Efficient Electron Transport Layer-Free Perovskite Solar Cells Enabled by Discontinuous Polar Molecular Films: A Story of New Materials and Old Ideas?
Like Huang, Jiaming Huang, Ruixiang Peng, Ziyi Ge
Abstract
Interests in minimalist device structure design of perovskite solar cells (PSCs) have accelerated the rapid advances of electron transport layer-free PSCs by composition and solvent engineering. For higher device performance, interface engineering regarding effective interface energy level alignment is highly needed. Herein, a polar nonconjugated small-molecule electrolyte (PNSME) inter-layer is inserted into the perovskite/indium tin oxide (ITO) interface to reduce the carrier collection barrier at this interface.

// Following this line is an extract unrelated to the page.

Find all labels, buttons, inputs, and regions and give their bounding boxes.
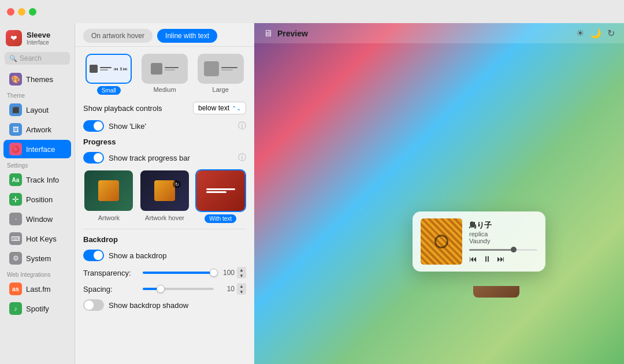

By changing the inter-layer thickness, ITO’s effective work function and thus the energy level alignment at the perovskite/ITO interface can be continuously controlled. Interestingly, although pinholes are found in all discontinuous inter-layers with varying thicknesses, they hardly affect the uniformity of ITO’s local work function distribution. According to the PNSME thickness and coverage, two coexisting mechanisms of interface electron injection are proposed. The interfacial dipoles of the inter-layer are of great significance with respect to electron tunneling through PNSME with a typical quantum mechanical tunneling thickness limit of ∼10 nm, whereas electron transmission through the thick inter-layer (≥10 nm) is dominated by the direct perovskite/ITO contact at the pinhole area. This work provides novel insights on the work principle of PSCs and highlights the importance of interface engineering of perovskite/ITO contact toward efficient and simple-structured PSCs.